Help Yourself Grow Resilience: Self-Care Prerogative.
In challenging times, without friends nearby or colleagues to bounce ideas off of, we become more insular and forget how to reach out. This in turn can compound anxiety.
With fear and history locking us into negative thought patterns, the following self-care prerogative creed is here to soothe, help and restore thoughts to more positive affirmations. Reducing anxiety and building confidence and self-belief is at the heart of this.
Self-care is not just a ‘nice to do’, it is essential.
Comparison is an act of violence against yourself. Self-sabotage.
As a child, something happened to initiate that response.

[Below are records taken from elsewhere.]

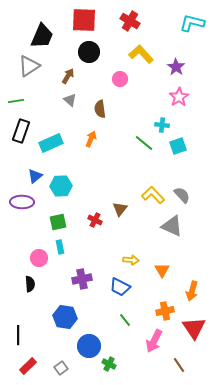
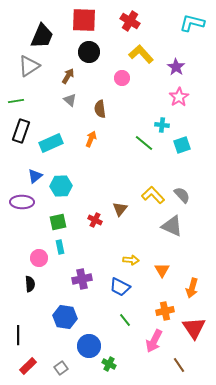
pink circle at (120, 79): moved 2 px right, 1 px up
cyan square at (178, 146): moved 4 px right, 1 px up
orange arrow at (192, 291): moved 3 px up
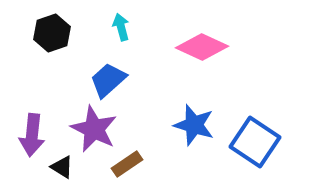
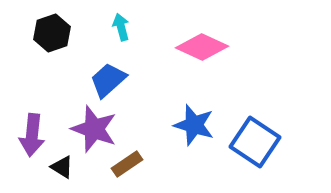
purple star: rotated 6 degrees counterclockwise
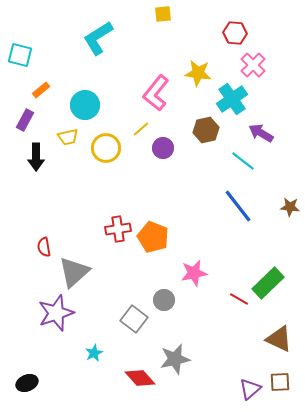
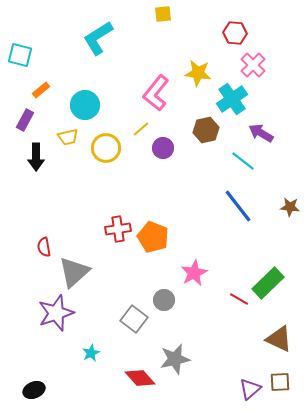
pink star: rotated 16 degrees counterclockwise
cyan star: moved 3 px left
black ellipse: moved 7 px right, 7 px down
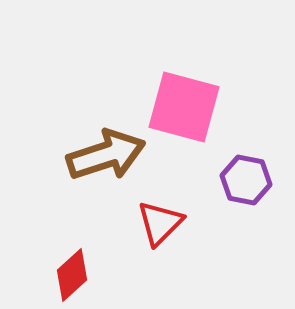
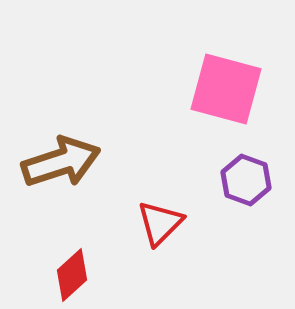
pink square: moved 42 px right, 18 px up
brown arrow: moved 45 px left, 7 px down
purple hexagon: rotated 9 degrees clockwise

Maybe feeling a sense of no control or fear.
That was your parents’ own fear and doubt about themselves and each other, not you, and not your fault.
You are no longer a child, yet carry that lesson like a childish millstone.
You are, and have always been, enough.
To help guide younger souls, it is useful to fix your own emotions yourself first.
Just like an oxygen mask on a flight.
Do the things that relax the mind. Meditation, hypnotherapy, Re-frame thoughts. Yoga.
Eat well, eat slowly, sleep enough, have a long bath. Hydrate with the good stuff.
Confidence grows through connections with others.
We are pack animals of varying degrees.
Start small, one to one.
Reach out, just a little.
Ask after someone, make the effort.
You will feel good afterwards.
Or ask for help, rather than the same old feedback loop. That is brave.
Breathe, deep belly breaths — calm and slow, exhaling negativity, breathing in resourcefulness.
You are unique, and you never require validation for being you.
Just remember that no one truly has all the answers.
The more you let go of rigid beliefs, the more you realize that all you have learned in life and everything you have gone through is there to help you grow more resilience.
And it is not the good stuff which makes us grow, believe me.
The fear is not about the extraordinary, it is about the ordinary — when life calms down, when dramas cease to get a response,
Turn to the Tao Te Ching. Its teachings tell of marveling at the simple things in life. Celebrating the ordinary leads to the extraordinary taking care of itself.
Then to have passed that knowledge on to others means you have truly accomplished something worthwhile. It is defining, it builds good relationships for others.
We have two hands, one to help ourselves and one to help those who need help.
We are interconnected, not dissected.
Nobody is perfect, and so much time is wasted over fear of not being good enough when in fact you are more than enough.
Slow the thoughts and turn them positively in your direction — it starts with how you talk to yourself.
Your inner child requires nurturing before nurturing others.
So be kind, be forgiving, be fun, just be. Be you.
When you do this, it gives others permission to be themselves also.
Insightful adults are change agents for children when they demonstrate they can love well and know how to take care of themselves.
Take the time to love yourself.
This is the self-care prerogative.
You spend more time with you than anyone else. Tell yourself each day you are enough.
One day it dawns on us all that we never need to search far for acceptance of who we are.
Self-belief comes from within, unravelling with each affirmation. When it does fully shine, we are enlightened and attracts positivity and belief in return.
Thoughts create feelings. Feelings create behaviors. Behaviors are supportive or destructive — it is a choice and, as an adult, one you have control over.
Trust this kind advice. It’s all true.
You have got this.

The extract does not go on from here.